[Stored data entries]
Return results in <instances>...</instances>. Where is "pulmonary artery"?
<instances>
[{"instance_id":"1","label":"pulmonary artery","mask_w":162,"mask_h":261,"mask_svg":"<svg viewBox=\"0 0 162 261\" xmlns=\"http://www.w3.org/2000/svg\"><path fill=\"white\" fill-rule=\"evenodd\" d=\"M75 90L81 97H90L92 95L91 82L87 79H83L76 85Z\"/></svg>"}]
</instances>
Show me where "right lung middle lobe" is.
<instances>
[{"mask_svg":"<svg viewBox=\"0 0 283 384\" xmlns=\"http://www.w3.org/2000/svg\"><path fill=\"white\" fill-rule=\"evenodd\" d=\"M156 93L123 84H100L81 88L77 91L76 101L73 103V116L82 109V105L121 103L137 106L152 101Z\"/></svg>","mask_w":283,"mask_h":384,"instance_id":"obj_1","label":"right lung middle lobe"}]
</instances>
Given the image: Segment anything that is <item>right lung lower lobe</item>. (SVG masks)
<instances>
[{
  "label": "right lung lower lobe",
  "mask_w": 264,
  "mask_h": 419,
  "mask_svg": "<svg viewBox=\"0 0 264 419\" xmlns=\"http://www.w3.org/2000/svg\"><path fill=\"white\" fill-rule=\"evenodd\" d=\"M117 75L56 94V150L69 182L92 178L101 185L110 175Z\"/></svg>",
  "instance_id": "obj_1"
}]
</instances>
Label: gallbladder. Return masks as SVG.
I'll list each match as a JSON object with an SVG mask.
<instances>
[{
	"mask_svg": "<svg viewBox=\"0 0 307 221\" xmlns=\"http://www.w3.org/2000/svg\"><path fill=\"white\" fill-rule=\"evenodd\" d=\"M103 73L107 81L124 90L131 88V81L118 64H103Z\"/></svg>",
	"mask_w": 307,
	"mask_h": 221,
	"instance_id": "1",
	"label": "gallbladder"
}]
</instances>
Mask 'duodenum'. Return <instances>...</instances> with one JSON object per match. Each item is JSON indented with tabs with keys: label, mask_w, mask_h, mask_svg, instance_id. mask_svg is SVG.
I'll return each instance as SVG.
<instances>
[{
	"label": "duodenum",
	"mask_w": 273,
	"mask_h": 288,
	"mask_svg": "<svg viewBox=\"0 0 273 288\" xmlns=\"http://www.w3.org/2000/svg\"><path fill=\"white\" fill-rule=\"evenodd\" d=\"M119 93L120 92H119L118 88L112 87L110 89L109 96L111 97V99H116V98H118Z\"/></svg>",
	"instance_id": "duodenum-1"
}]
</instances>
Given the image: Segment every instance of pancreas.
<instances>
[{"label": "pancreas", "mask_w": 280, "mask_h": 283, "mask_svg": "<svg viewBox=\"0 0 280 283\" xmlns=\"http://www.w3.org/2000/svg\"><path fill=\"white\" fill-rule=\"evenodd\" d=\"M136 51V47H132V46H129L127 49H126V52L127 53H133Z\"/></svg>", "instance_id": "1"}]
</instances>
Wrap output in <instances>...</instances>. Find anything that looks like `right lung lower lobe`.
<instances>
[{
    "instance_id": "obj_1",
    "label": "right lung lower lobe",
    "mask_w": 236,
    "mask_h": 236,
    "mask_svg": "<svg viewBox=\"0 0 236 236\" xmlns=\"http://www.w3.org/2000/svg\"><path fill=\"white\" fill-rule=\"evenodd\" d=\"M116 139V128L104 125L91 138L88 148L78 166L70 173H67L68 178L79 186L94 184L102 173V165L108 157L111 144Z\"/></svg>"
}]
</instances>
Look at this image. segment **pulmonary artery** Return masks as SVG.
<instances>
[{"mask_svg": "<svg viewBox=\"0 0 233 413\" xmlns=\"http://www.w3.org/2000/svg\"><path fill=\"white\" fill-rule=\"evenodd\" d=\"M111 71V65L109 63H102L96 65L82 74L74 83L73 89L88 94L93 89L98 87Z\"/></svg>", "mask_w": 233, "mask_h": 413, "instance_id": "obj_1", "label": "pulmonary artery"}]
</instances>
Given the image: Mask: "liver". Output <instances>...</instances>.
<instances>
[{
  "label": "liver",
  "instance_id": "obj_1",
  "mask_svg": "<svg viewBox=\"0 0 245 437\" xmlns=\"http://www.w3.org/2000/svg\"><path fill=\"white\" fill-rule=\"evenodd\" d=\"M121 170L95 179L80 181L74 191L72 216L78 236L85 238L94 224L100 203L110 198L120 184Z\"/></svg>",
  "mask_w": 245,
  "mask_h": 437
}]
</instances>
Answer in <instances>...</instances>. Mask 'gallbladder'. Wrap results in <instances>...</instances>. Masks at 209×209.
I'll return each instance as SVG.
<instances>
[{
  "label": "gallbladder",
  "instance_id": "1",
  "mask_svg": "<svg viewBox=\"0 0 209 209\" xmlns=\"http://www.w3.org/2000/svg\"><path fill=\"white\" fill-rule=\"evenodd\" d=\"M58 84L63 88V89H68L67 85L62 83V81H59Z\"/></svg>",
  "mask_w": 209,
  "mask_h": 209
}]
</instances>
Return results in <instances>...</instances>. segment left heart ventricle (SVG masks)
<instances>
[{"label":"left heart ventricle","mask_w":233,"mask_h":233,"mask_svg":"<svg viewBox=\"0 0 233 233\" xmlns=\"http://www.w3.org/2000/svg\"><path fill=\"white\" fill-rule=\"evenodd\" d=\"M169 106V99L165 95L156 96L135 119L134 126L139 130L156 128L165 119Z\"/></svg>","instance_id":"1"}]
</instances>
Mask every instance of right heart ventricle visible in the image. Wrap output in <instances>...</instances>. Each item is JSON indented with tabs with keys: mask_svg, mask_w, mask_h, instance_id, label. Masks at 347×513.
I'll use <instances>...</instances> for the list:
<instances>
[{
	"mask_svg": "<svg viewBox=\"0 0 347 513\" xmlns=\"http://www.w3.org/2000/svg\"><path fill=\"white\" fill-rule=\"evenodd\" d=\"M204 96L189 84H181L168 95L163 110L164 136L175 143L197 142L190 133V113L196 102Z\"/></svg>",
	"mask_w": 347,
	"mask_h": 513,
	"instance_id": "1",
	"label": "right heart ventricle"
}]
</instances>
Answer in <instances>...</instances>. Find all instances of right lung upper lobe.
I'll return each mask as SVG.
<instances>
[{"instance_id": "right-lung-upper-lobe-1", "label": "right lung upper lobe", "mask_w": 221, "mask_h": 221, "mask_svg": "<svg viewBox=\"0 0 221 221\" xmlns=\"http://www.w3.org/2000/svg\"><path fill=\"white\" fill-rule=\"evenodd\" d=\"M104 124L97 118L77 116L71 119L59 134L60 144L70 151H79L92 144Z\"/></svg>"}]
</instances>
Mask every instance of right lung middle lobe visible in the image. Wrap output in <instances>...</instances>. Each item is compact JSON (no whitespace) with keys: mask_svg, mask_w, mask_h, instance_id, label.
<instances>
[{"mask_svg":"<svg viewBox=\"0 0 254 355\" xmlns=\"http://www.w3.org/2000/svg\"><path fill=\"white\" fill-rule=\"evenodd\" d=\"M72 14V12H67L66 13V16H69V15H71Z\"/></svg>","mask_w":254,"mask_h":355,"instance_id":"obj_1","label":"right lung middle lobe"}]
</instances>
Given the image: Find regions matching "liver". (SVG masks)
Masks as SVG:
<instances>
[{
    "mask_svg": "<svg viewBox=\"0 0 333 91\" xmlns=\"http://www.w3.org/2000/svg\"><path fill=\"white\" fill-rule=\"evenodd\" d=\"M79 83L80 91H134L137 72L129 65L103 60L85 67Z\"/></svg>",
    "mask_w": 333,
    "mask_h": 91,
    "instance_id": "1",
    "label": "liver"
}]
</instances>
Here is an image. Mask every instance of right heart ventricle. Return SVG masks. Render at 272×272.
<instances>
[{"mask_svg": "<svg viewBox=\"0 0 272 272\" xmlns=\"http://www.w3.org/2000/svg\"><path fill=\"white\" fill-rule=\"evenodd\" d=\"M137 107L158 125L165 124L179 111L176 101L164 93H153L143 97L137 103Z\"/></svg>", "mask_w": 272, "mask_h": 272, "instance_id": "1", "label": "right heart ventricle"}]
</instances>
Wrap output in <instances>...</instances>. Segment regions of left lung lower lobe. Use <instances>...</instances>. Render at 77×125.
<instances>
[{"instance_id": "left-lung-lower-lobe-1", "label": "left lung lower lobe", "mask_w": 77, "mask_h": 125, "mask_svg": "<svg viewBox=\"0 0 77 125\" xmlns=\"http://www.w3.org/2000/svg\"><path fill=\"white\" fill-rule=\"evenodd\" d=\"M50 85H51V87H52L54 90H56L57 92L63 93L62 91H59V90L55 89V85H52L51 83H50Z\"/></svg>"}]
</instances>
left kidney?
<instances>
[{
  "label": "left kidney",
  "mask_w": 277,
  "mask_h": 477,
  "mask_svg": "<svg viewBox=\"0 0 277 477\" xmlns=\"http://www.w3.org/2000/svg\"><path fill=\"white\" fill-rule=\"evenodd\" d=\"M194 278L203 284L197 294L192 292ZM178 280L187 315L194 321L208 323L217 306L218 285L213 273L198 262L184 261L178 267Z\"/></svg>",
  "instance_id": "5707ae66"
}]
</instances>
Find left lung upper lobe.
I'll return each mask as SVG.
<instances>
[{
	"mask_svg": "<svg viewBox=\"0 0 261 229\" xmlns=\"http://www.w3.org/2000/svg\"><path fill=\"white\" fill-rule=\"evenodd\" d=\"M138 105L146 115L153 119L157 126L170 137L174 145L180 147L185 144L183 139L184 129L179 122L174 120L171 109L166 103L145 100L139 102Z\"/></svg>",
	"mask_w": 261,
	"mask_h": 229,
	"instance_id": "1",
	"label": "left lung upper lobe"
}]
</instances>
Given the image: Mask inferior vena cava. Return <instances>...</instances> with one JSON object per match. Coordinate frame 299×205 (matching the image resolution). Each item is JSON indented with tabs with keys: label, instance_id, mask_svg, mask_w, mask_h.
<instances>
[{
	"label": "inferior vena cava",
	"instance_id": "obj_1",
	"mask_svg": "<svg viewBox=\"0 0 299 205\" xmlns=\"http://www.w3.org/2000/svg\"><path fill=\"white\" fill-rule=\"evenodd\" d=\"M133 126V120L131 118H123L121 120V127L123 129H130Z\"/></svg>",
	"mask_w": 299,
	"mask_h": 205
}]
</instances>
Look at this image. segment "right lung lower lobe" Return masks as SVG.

Your objective:
Only the lines from the one with "Given the image: Mask inferior" through the end of the data belong in the answer, each reproduced exactly.

Finished task:
Given the image: Mask inferior vena cava. Return <instances>...</instances> with one JSON object per match. Coordinate frame 299×205 (matching the image resolution). Each item is JSON indented with tabs with keys: label, instance_id, mask_svg, mask_w, mask_h.
<instances>
[{
	"label": "inferior vena cava",
	"instance_id": "obj_1",
	"mask_svg": "<svg viewBox=\"0 0 299 205\" xmlns=\"http://www.w3.org/2000/svg\"><path fill=\"white\" fill-rule=\"evenodd\" d=\"M133 126V120L131 118H123L121 120V127L123 129H130Z\"/></svg>",
	"mask_w": 299,
	"mask_h": 205
}]
</instances>
Look at this image. segment "right lung lower lobe" Return masks as SVG.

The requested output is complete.